Comments on: Lawson SSO…or SOS?

By: Claude

Claude — Thu, 08 Dec 2011 16:23:57 +0000

SB,
You need to setup a privileged identity for Online if you have not done so already.

By: SB

SB — Fri, 25 Mar 2011 20:31:42 +0000

Newbie to this whole process of working with Lawson and Self-Service.

Had a question about this LDAP bind and why some employees can log into their portal, but others can’t and have to change their passwords. I’ve been told that Lawson cannot ‘sync’ with the passwords used to access email or what’s on directories – can someone provide info on this?

By: Stuart

Stuart — Wed, 12 Aug 2009 22:44:07 +0000

I refined a batch job parameter control system for a payroll user who had a tight window and couldn’t afford mistakes. Jobs were setup with automatic parameter updates for such formula driven items as deduction cycle, check date and so forth.

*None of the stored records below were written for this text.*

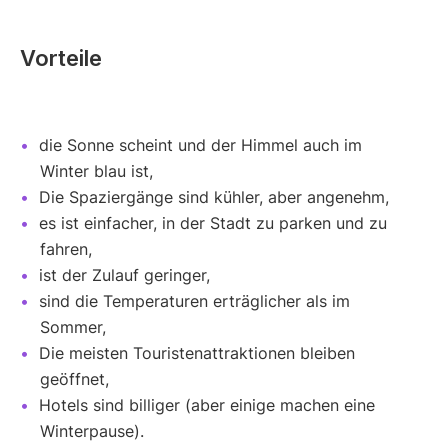
Vorteile
die Sonne scheint und der Himmel auch im
Winter blau ist,
Die Spaziergänge sind kühler, aber angenehm,
es ist einfacher, in der Stadt zu parken und zu
fahren,
ist der Zulauf geringer,
sind die Temperaturen erträglicher als im
Sommer,
Die meisten Touristenattraktionen bleiben
geöffnet,
Hotels sind billiger (aber einige machen eine
Winterpause).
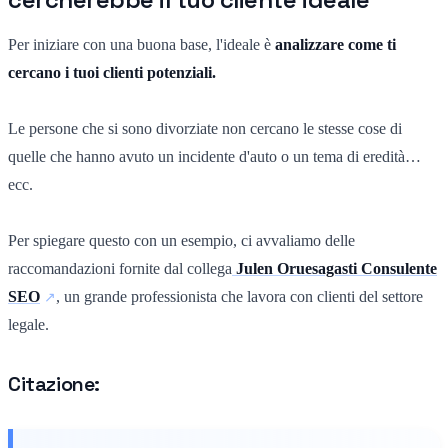
Per iniziare con una buona base, l'ideale è
analizzare come ti
cercano i tuoi clienti potenziali.
Le persone che si sono divorziate non cercano le stesse cose di
quelle che hanno avuto un incidente d'auto o un tema di eredità…
ecc.
Per spiegare questo con un esempio, ci avvaliamo delle
raccomandazioni fornite dal collega
Julen Oruesagasti Consulente
SEO
, un grande professionista che lavora con clienti del settore
legale.
Citazione:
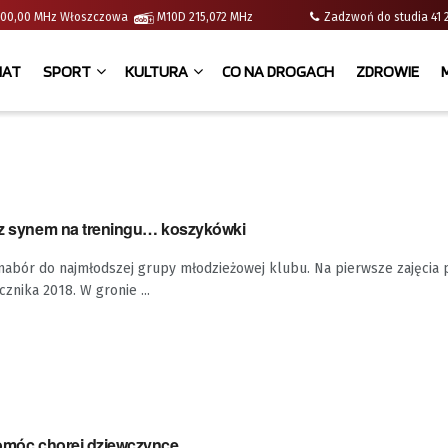
 | 100,00 MHz Włoszczowa
M10D 215,072 MHz
Zadzwoń do studia 
IAT
SPORT
KULTURA
CO NA DROGACH
ZDROWIE
z z synem na treningu… koszykówki
nabór do najmłodszej grupy młodzieżowej klubu. Na pierwsze zajęcia 
znika 2018. W gronie ...
 pomóc chorej dziewczynce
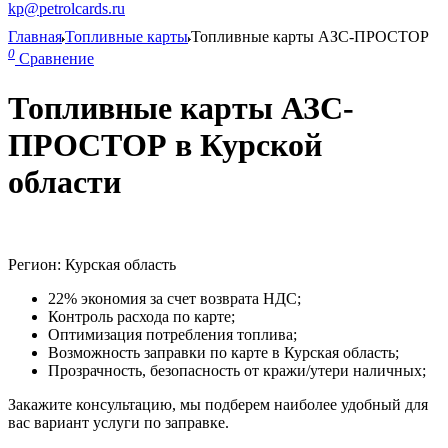
kp@petrolcards.ru
Главная
Топливные карты
Топливные карты АЗС-ПРОСТОР
0
Сравнение
Топливные карты АЗС-
ПРОСТОР в Курской
области
Регион: Курская область
22% экономия за счет возврата НДС;
Контроль расхода по карте;
Оптимизация потребления топлива;
Возможность заправки по карте в Курская область;
Прозрачность, безопасность от кражи/утери наличных;
Закажите консультацию, мы подберем наиболее удобный для
вас вариант услуги по заправке.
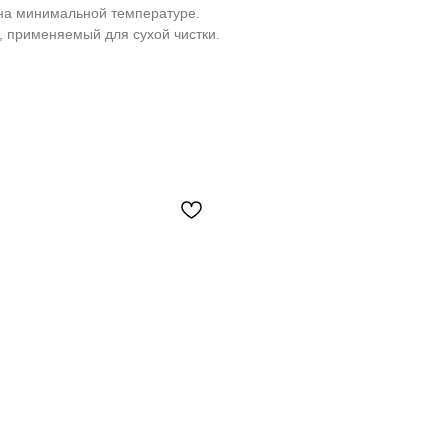
на минимальной температуре.
, применяемый для сухой чистки.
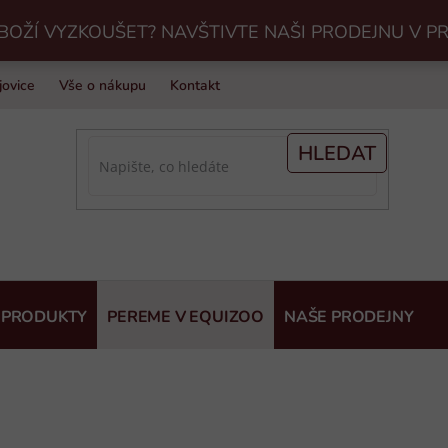
BOŽÍ VYZKOUŠET? NAVŠTIVTE NAŠI PRODEJNU V P
jovice
Vše o nákupu
Kontakt
Praní jezdeckého vybavení v Eq
HLEDAT
 PRODUKTY
PEREME V EQUIZOO
NAŠE PRODEJNY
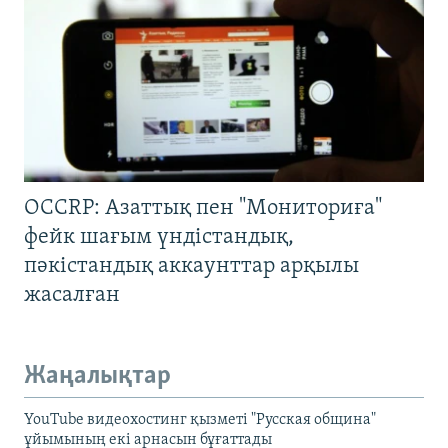
OCCRP: Азаттық пен "Мониториға"
фейк шағым үндістандық,
пәкістандық аккаунттар арқылы
жасалған
Жаңалықтар
YouTube видеохостинг қызметі "Русская община"
ұйымының екі арнасын бұғаттады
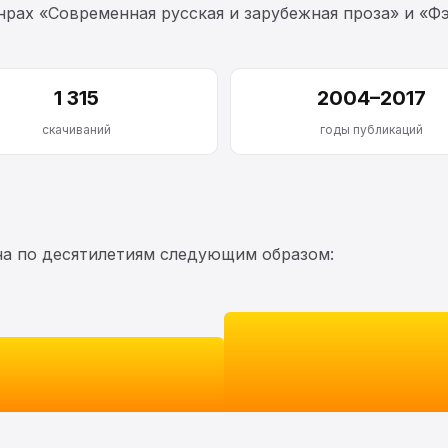
рах «Современная русская и зарубежная проза» и «Фэ
1 315
2004–2017
скачиваний
годы публикаций
на по десятилетиям следующим образом:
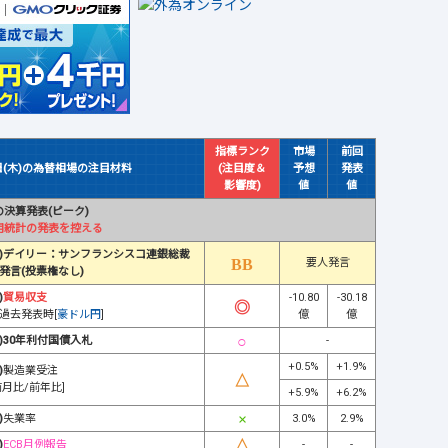
指標ランク
市場
前回
日(木)の為替相場の注目材料
(注目度＆
予想
発表
影響度)
値
値
決算発表(ピーク)
用統計の発表を控える
)デイリー：サンフランシスコ連銀総裁
要人発言
発言(投票権なし)
)
貿易収支
-10.80
-30.18
過去発表時[
豪ドル円
]
億
億
)30年利付国債入札
-
+0.5%
+1.9%
)
製造業受注
前月比/前年比]
+5.9%
+6.2%
)
失業率
3.0%
2.9%
)
ECB月例報告
-
-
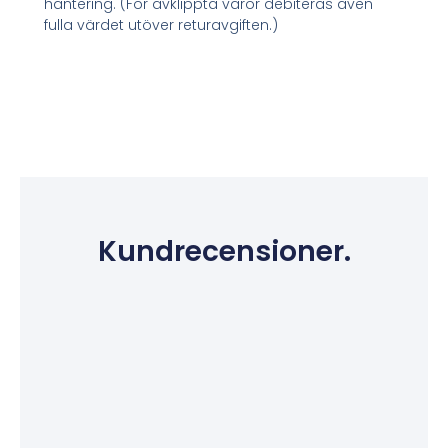
hantering. (För avklippta varor debiteras även
fulla värdet utöver returavgiften.)
Kundrecensioner.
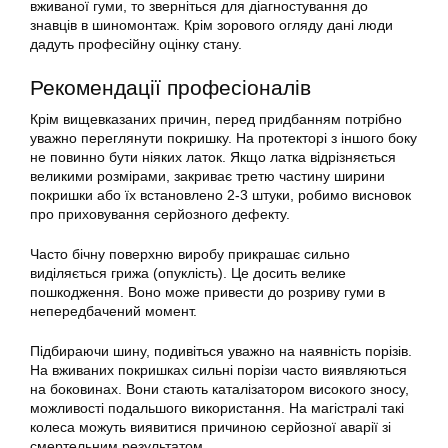
вживаної гуми, то зверніться для діагностування до
знавців в шиномонтаж. Крім зорового огляду дані люди
дадуть професійну оцінку стану.
Рекомендації професіоналів
Крім вищевказаних причин, перед придбанням потрібно
уважно переглянути покришку. На протекторі з іншого боку
не повинно бути ніяких латок. Якщо латка відрізняється
великими розмірами, закриває третю частину ширини
покришки або їх встановлено 2-3 штуки, робимо висновок
про приховування серйозного дефекту.
Часто бічну поверхню виробу прикрашає сильно
виділяється грижа (опуклість). Це досить велике
пошкодження. Воно може привести до розриву гуми в
непередбачений момент.
Підбираючи шину, подивіться уважно на наявність порізів.
На вживаних покришках сильні порізи часто виявляються
на боковинах. Вони стають каталізатором високого зносу,
можливості подальшого використання. На магістралі такі
колеса можуть виявитися причиною серйозної аварії зі
смертельним результатом.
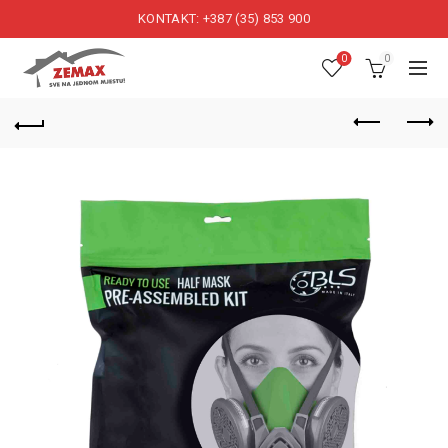
KONTAKT: +387 (35) 853 900
0
0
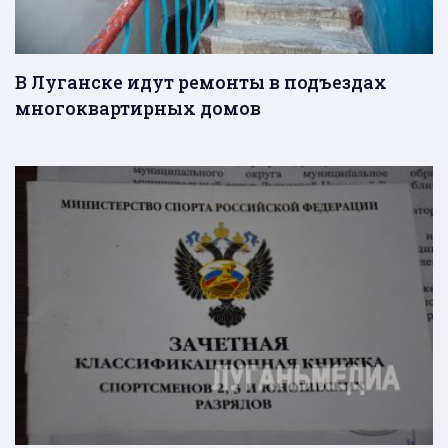
В Луганске идут ремонты в подъездах
многоквартирных домов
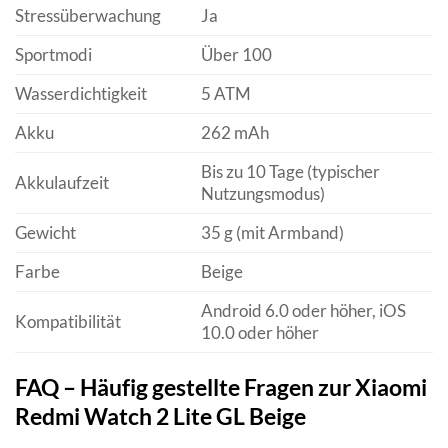
Stressüberwachung
Ja
Sportmodi
Über 100
Wasserdichtigkeit
5 ATM
Akku
262 mAh
Bis zu 10 Tage (typischer
Akkulaufzeit
Nutzungsmodus)
Gewicht
35 g (mit Armband)
Farbe
Beige
Android 6.0 oder höher, iOS
Kompatibilität
10.0 oder höher
FAQ – Häufig gestellte Fragen zur Xiaomi
Redmi Watch 2 Lite GL Beige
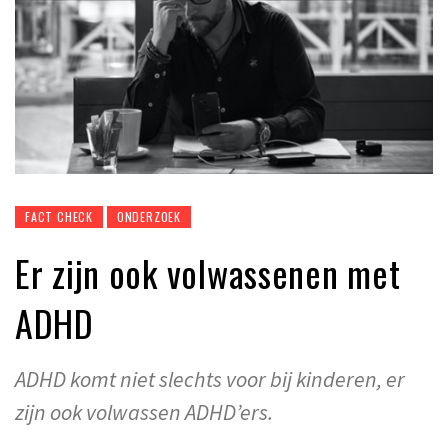
FACT CHECK
ONDERZOEK
Er zijn ook volwassenen met
ADHD
ADHD komt niet slechts voor bij kinderen, er
zijn ook volwassen ADHD’ers.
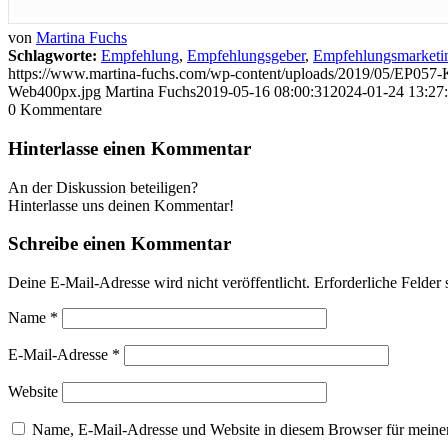
von
Martina Fuchs
Schlagworte:
Empfehlung
,
Empfehlungsgeber
,
Empfehlungsmarketi
https://www.martina-fuchs.com/wp-content/uploads/2019/05/EP057
Web400px.jpg
Martina Fuchs
2019-05-16 08:00:31
2024-01-24 13:27
0
Kommentare
Hinterlasse einen Kommentar
An der Diskussion beteiligen?
Hinterlasse uns deinen Kommentar!
Schreibe einen Kommentar
Deine E-Mail-Adresse wird nicht veröffentlicht.
Erforderliche Felder 
Name
*
E-Mail-Adresse
*
Website
Name, E-Mail-Adresse und Website in diesem Browser für meine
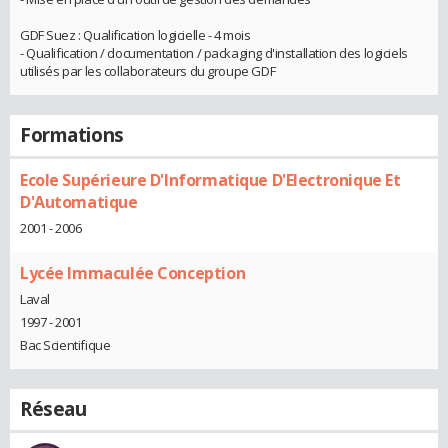
GDF Suez : Qualification logicielle - 4 mois
- Qualification / documentation / packaging d'installation des logiciels
utilisés par les collaborateurs du groupe GDF
Formations
Ecole Supérieure D'Informatique D'Electronique Et
D'Automatique
2001 - 2006
Lycée Immaculée Conception
Laval
1997 - 2001
Bac Scientifique
Réseau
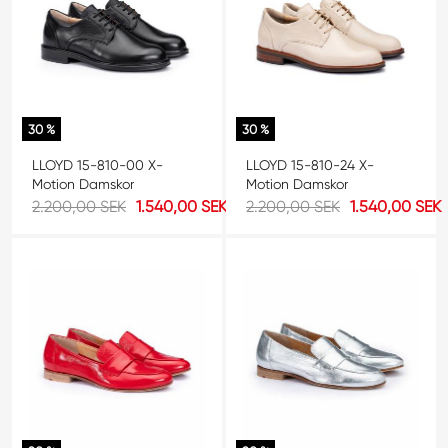
30 %
30 %
LLOYD 15-810-00 X-
LLOYD 15-810-24 X-
Motion Damskor
Motion Damskor
2.200,00 SEK
1.540,00 SEK
2.200,00 SEK
1.540,00 SEK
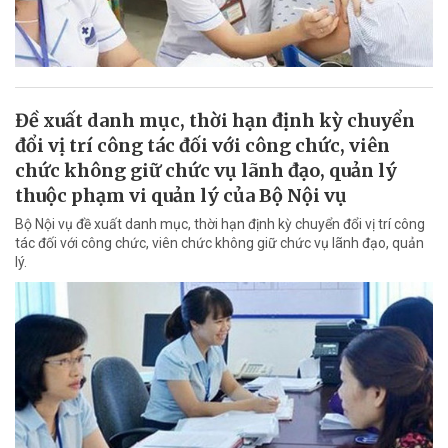
Đề xuất danh mục, thời hạn định kỳ chuyển
đổi vị trí công tác đối với công chức, viên
chức không giữ chức vụ lãnh đạo, quản lý
thuộc phạm vi quản lý của Bộ Nội vụ
Bộ Nội vụ đề xuất danh mục, thời hạn định kỳ chuyển đổi vị trí công
tác đối với công chức, viên chức không giữ chức vụ lãnh đạo, quản
lý.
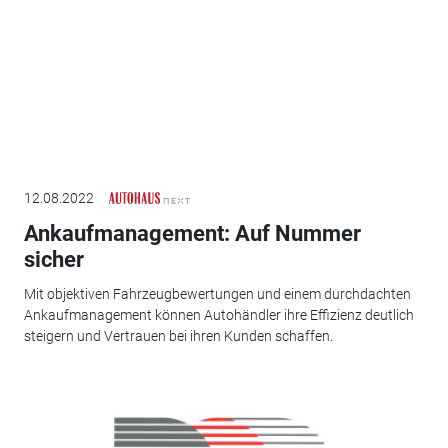
12.08.2022
Ankaufmanagement: Auf Nummer
sicher
Mit objektiven Fahrzeugbewertungen und einem durchdachten
Ankaufmanagement können Autohändler ihre Effizienz deutlich
steigern und Vertrauen bei ihren Kunden schaffen.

Part of this was a screen from which “submit” actions proceeded. This was a unix implementation, so the windows “id” issue wasn’t there, but a rejected proposal was to have a “submit” request update a database table, and have a dedicated batch user account execute requested jobs on a schedule…looking every couple of minutes for new requests. This was to allow a user to request a multi-step batch job for which they did not have individual program access for all of the programs in the job…which may have included file ftp steps and such other utility functions.

This dedicated user would not necessarily need to ever log on, as job reports would be distributed to groups of interested users.

Perhaps this could provide a framework around which to build a work-a-round…

By: Joe Fanuke

Joe Fanuke — Thu, 21 May 2009 16:54:18 +0000

The Priviledged user is a great idea, just be careful with that one…

By: Shannon Wm. Fleming

Shannon Wm. Fleming — Wed, 01 Apr 2009 15:03:10 +0000

Check out KB articles 1098772 and 5224169. They talk about setting up a privileged identity for submitting batch jobs. This allows you to designate a single windows user (with a non-expiring password) to submit all batch jobs. The system administrator can enter this password into LSA. Ideally the password would be sufficiently complex to appease the auditors. Caveat: You must be on LSF 9.0.0.4+

By: The Creeper

The Creeper — Sat, 20 Oct 2007 04:05:37 +0000

This is all very scary stuff

By: John Henley

John Henley — Wed, 09 May 2007 14:15:22 +0000

After studying this some more I realized that simply making ldapbind work for the env identity wasn’t the solution, since Lawson would have to still store the password *somewhere*. Particularly with AD, since you can’t reverse-encrypt the password except via a brute-force attempt (which obviously isn’t a solution!).

Therefore I think the only feasible solution is to re-introduce the ‘runas’ parameters into lajs.cfg which where dropped in LSF9.

I have an updated copy of this article:
http://www.danalytics.com/guru/letter/archive/2007-05.htm

By: Christos Toyas

Christos Toyas — Wed, 09 May 2007 14:14:58 +0000

Hi – i ve been looking to this article and i have some comments, the env identity password is retrieved by lawson and used to do a kind of runas on windows to do a jqsubmit (and only on windows). SSOP binding makes total sense because it picks up the password you enter in the login screen and uses it to use ldap binding mechanism – this is a strict ldap operation and encryption/decryption for comparison is performed by the target ldap itself. For Environment identity it is not a direct authentication process happening it is used as part of a command line utility so how would you want to use binding mechanisms ? unless lawson knows how to retrieve the password from a third party ldap and perform the decryption and use it in a command line i am not sure how this is possible. To do that Lawson would have to plug third party APIs and cert trust keys.

By: John Henley

John Henley — Tue, 27 Mar 2007 14:14:31 +0000

If you’re running on Windows, you need an OS identity to run batch jobs via Portal, or to use LID.

Unlike Unix (where you can have an account the user doesn’t see with an unexpiring password), the OS identity must be a valid Windows account, either set up on the local machine or via AD.

If it’s an local machine account, you’re duplicating each account (setting up the user in AD as well as on the local machine).

If it’s an AD account it CANNOT be bound to AD, which requires that the security administrator KNOW THE USER’S PASSWORD.

This is a step backwards for Window’s clients.

By: Alex Wolff

Alex Wolff — Tue, 27 Mar 2007 14:14:10 +0000

I am not sure I understand the problem completely. For portal/batch users there is no need to provide an OS password on UNIX. A valid password is only required if the user intends to use ‘lawson terminal’ (the web enabled telnet client which in my opinion is useless). I simply create the UNIX account but leave it locked (i.e. do not specify a password).
Then just create the OS identity in LS for each user but specify a dummy password.

For LID users (we do not have any except admins) we stick to LAUA security. I am thinking the next major environment release will not support LID at all.